Estaba en lo cierto. No podías obtener nada del Libro de las Lunas sin dar algo a cambio. Todos lo habíamos aprendido de la forma más dura. El otro Ethan Wate. Genevieve. Macon, Amma, Lena y yo. El libro era el que escogía.
—Podrías cambiar de opinión. La gente se vuelve desesperada. —No podía creer que estuviera soltando un sermón sobre desesperación a un hombre desesperado.
Xavier se volvió para mirarme, su cuerpo ahora medio oculto en las sombras.
—Porque sé de lo que es capaz, y lo que podría hacer en manos de hombres como Angelus, nunca pronunciaría una sola palabra de ese libro. Y me aseguraría de que nunca saliera de esta habitación para que nadie pudiera hacerlo.
Me estaba diciendo la verdad.
Xavier estaba aterrorizado por la magia, ya fuera Luminosa u Oscura.
Le había destruido de la peor forma posible. No quería pronunciar un hechizo o ejercer un poder sobrenatural. En todo acaso, quería protegerse a sí mismo y a los demás de esa clase de poder. Si había algún lugar en que el Libro de las Lunas estuviera a salvo era este, más seguro que en la Lunae Libri o en cualquier otra remota biblioteca Caster. Más seguro que escondido en las profundidades de Ravenwood o enterrado en la tumba de Genevieve. Aquí nadie podría encontrarlo.

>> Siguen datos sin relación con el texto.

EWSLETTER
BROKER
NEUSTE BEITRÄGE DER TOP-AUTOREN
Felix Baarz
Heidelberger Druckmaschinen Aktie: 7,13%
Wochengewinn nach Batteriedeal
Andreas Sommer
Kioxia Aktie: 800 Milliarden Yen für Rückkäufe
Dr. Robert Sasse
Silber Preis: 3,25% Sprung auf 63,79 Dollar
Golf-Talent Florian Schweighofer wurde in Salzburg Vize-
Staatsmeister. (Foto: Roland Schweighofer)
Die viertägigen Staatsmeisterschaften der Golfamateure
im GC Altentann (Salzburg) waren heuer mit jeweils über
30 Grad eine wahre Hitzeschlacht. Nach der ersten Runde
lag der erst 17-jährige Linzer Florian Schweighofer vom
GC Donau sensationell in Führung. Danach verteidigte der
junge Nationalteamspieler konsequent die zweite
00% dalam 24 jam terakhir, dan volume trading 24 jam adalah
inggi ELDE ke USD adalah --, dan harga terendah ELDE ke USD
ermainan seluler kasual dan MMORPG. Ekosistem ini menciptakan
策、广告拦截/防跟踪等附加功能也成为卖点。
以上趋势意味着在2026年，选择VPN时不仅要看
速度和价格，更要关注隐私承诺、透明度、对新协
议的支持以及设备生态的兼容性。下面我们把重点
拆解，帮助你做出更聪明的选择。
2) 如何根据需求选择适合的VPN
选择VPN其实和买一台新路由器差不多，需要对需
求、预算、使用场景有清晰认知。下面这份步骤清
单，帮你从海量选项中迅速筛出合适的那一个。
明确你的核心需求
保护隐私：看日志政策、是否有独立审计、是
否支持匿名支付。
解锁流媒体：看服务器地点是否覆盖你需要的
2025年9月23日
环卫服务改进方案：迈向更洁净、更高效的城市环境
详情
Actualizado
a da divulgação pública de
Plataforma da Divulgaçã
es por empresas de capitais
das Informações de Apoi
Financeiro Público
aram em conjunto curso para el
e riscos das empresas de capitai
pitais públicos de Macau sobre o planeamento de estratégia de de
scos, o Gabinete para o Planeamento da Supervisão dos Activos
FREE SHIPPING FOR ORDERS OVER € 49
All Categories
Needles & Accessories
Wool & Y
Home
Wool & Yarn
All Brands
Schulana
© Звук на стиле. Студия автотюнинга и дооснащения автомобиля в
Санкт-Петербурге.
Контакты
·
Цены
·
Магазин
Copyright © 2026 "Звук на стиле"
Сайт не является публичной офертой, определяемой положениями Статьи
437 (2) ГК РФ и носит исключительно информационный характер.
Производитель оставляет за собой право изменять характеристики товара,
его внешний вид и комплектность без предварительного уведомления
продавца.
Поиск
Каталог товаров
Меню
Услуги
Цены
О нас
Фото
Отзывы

Fue entonces cuando decidí que se lo entregaría a él.
Sólo que había un problema.
Primero tenía que planear cómo quitárselo a Abraham Ravenwood.
Miré a Xavier.
—¿Cuántos objetos poderosos dirías que tienes en esta habitación?
—Eso no importa. Ya te lo he dicho, no son para usar.
Sonreí.
—¿Qué pasaría si te digo que te conseguiré el Libro de las Lunas, pero que necesito tu ayuda? ¿Tu ayuda y la de unos cuantos de tus tesoros?
Hizo una extraña mueca, retorciendo su desfigurada boca de un lado a otro. Confié, de corazón, en que fuera una sonrisa.